• _Work instructions_:
Examine each line of the data. Copy the line if it includes the word "Google".
= Beginning of Section =
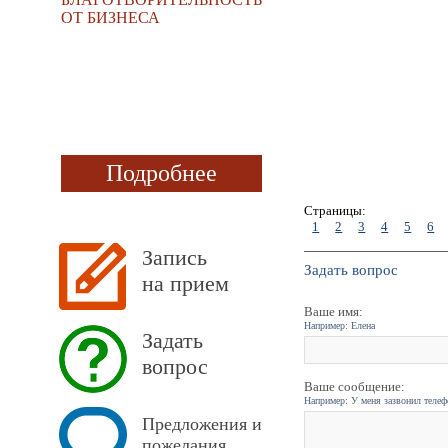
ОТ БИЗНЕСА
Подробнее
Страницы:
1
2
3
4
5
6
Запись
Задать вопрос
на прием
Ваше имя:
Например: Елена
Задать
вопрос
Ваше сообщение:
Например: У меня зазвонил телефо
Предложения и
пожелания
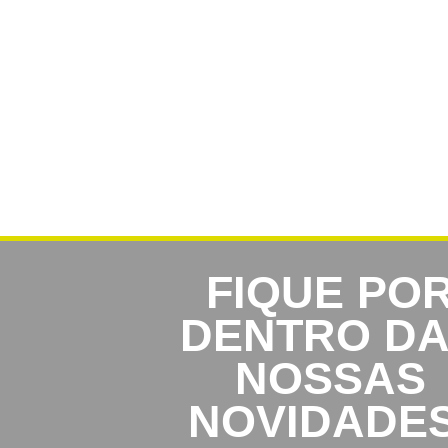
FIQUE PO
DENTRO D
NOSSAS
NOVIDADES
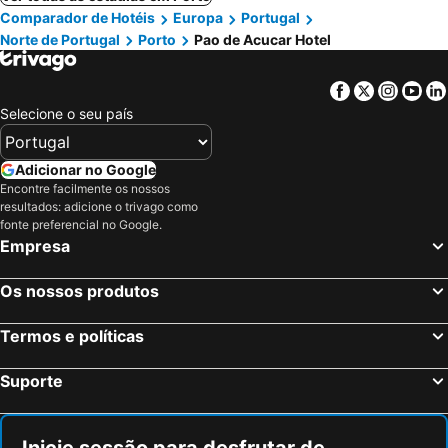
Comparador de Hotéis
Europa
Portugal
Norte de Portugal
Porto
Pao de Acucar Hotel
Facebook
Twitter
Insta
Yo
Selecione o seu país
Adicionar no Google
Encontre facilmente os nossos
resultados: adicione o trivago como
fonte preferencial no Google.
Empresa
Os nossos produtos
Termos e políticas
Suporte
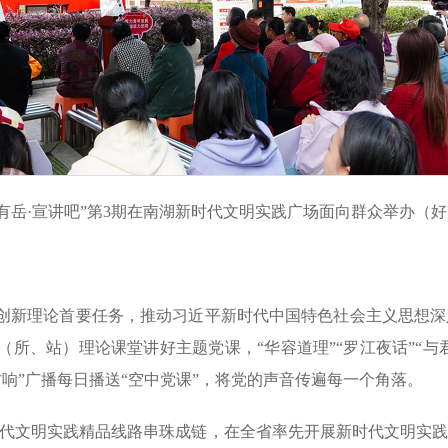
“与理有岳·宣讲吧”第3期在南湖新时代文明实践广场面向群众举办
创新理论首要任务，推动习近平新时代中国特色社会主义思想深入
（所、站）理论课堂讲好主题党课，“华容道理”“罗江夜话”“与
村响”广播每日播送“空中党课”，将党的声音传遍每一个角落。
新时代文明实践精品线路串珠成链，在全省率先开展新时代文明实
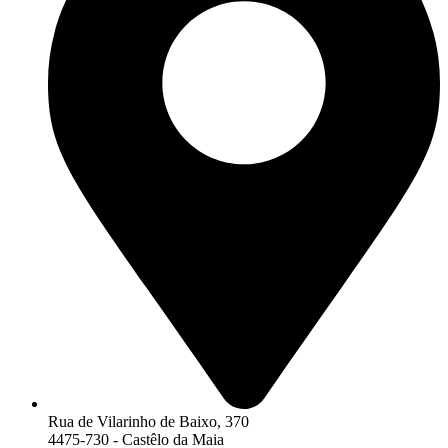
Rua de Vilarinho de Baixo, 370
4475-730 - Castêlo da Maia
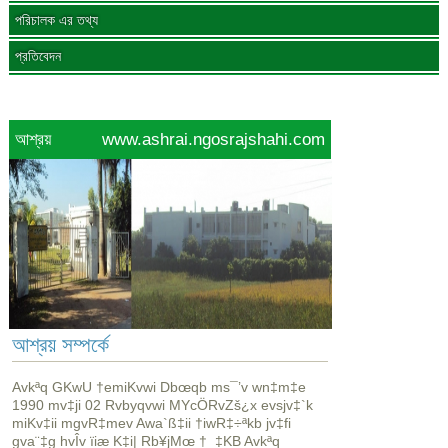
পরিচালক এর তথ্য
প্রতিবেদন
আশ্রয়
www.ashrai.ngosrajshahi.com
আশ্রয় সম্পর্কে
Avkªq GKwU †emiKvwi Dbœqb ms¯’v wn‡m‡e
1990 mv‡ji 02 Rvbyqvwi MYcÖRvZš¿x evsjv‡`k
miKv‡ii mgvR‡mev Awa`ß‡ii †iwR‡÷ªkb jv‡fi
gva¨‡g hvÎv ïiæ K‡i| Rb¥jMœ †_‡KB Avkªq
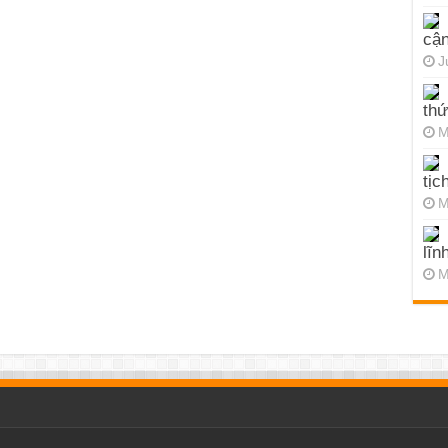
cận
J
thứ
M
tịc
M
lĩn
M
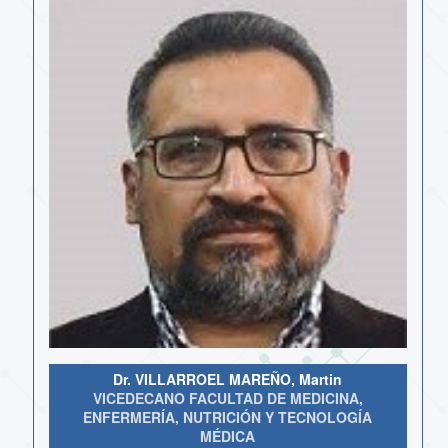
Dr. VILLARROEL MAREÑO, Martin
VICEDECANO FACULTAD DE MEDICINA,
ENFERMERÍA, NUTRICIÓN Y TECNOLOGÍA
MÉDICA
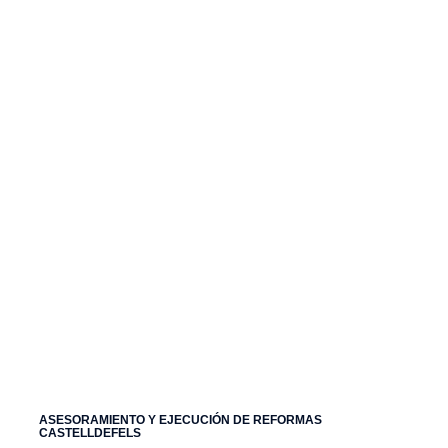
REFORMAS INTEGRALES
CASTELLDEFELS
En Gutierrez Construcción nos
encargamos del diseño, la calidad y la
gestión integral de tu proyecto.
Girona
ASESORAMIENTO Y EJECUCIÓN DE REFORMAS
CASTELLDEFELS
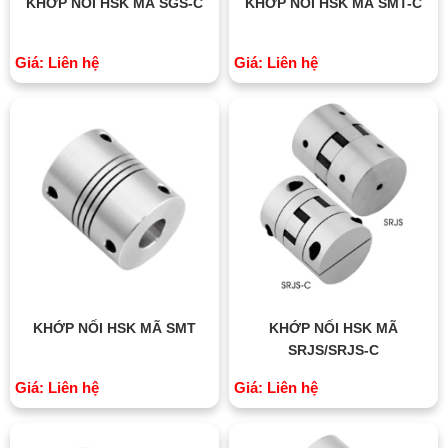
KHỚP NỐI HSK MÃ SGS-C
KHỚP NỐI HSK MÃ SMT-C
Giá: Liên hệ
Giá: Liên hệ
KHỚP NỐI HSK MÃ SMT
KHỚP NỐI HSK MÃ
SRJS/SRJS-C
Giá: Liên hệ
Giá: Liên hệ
= End of Section =
• _Answer to this problem_:
Adicionar no Google
fonte preferencial no Google.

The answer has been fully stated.